Desde esos primeros días de asar a la parrilla otras cosas que no fueran carne, emprendí un viaje personal hacia la salud, pasando de estar crónicamente enfermo a estar saludable y en forma. Adoptar un nuevo tipo de relación con los alimentos nutritivos ha sido el foco de mi viaje y quitarme de la cabeza la idea de que la "comida saludable" no es "deliciosa" se ha convertido en mi misión a nivel personal. Ahora, cada vez que tengo la oportunidad, me encanta continuar con mi loca obsesión de asar las verduras y frutas, y aunque ha habido algunos tropiezos en el camino (dejar por la paz mi receta de pollo con kiwis asados), casi siempre quedo asombrado de cómo un poco de humo y calor directo puede hacer que un ingrediente que es familiar parezca completamente nuevo.

As I’m constantly thinking of new ways that I can improve on my own cooking and approach ingredients differently, I lean on the tried and true tools in my kitchen to help me think outside the box. When it comes to puréed soups, the Vitamix is hands down the best machine to use. This is one of my recent favorites, combining two of my most-loved fruits: avocado and watermelon. I love embracing the natural sweetness of watermelon, but using it in a savory context as a chilled soup. And the avocado? What can I say, who doesn’t swoon for an avocado, regardless of how it’s prepared? - Kissing this delicious, fatty fruit with some smoke and fire is a great way to creatively explore its potential.
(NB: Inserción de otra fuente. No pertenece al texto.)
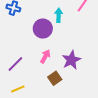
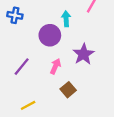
purple star: (71, 60) -> (84, 54), moved
purple line: (15, 64) -> (22, 67), moved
Aguacate a la parrilla con sopa fría de sandía + pepitas tostadas, lima y cilantro

Rinde: 4 porciones

Ingredientes:

  • 2 aguacates ligeramente firmes (esta es una buena manera de usar los aguacates que ya están algo maduros y que con tanta frecuencia insistimos en querer aprovechar sin éxito en el guacamole)
  • Aceite de aguacate
  • 1 mitad de sandía sin semillas partida en trozos
  • 1 pepino tipo inglés pelado, sin semillas y partido en trozos
  • 1 diente de ajo rallado con un rallador Microplane
  • 1 chalote en rebanadas
  • 1 chile de Fresno sin semillas y en rebanadas
  • 1 cucharada de vinagre de vino blanco
  • ¼ de taza de aceite de oliva extra virgen
  • Sal de mar y pimienta al gusto
  • 4 cucharadas de pepitas tostadas en un sartén seco
  • 4 rábanos en rebanadas delgadas

Método: precalentar la parrilla a fuego medio-alto

Introduzca la sandía, el pepino, el ajo, el chalote, el chile de Fresno y el jugo de lima en la Vitamix y licúe a velocidad alta hasta obtener la consistencia de un puré. Reduzca la velocidad hasta el nivel mínimo y bañe la mezcla con el aceite de oliva. Sazone al gusto con sal de mar y pimienta y reserve la mezcla para enfriarla en el refrigerador.
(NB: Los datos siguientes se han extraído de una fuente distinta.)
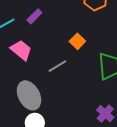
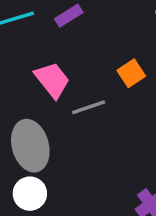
pink trapezoid: (21, 50) -> (52, 80), moved

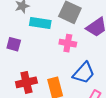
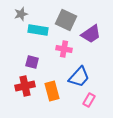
purple square: (14, 44) -> (32, 62), moved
Mientras, parta con cuidado el aguacate a la mitad sin retirarlo de la cáscara y luego sazone con el aceite de aguacate y la sal de mar.
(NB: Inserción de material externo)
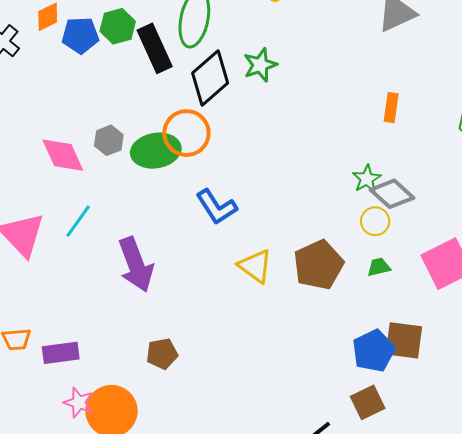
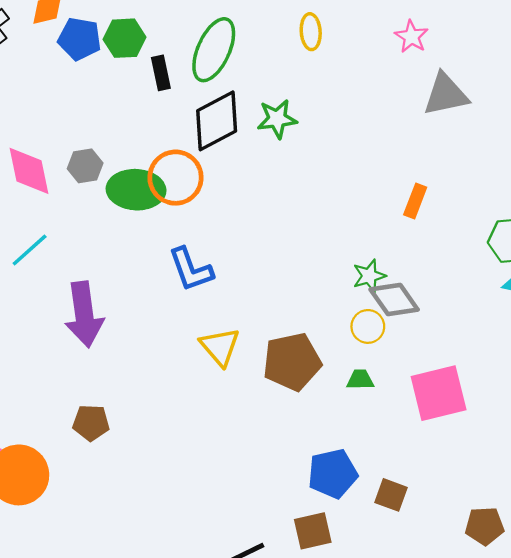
black rectangle: (155, 48) -> (161, 73), size x0.6
brown square: (404, 340) -> (391, 495), moved, size x0.7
Coloque el aguacate en la parrilla con el lado del corte hacia abajo, la parte superior orientada hacia la posición de las 11 del reloj y la parte inferior hacia la de las 5 hasta que se puedan ver las marcas de la parrilla y la fruta comience a ablandarse, alrededor de 3 minutos.

Con una espátula de metal, levante con cuidado los aguacates de la parrilla y gírelos en el sentido de las manecillas del reloj un cuarto de vuelta, de modo que la parte superior esté orientada hacia la posición de la 1 y la parte inferior hacia la de las 7, y ase durante otros 2 a 3 minutos hasta que se puedan ver las marcas de la parrilla perfectamente cruzadas. Retire los aguacates de la parrilla y reserve.

Divide la sopa en cuatro tazones fríos y poco profundos.  Con un cuchillo afilado, corte con cuidado una rodaja de la "cara" del aguacate atravesando la cáscara para que quede una superficie plana, luego use una cuchara grande y retire suavemente el aguacate de la cáscara.

Coloque la mitad de un aguacate en cada tazón y rellene el centro del aguacate con pepitas tostadas. Decore con hojas de cilantro trozadas, rábano en rodajas delgadas, ralladura de lima y unas gotas de aceite de oliva. Sirva de inmediato.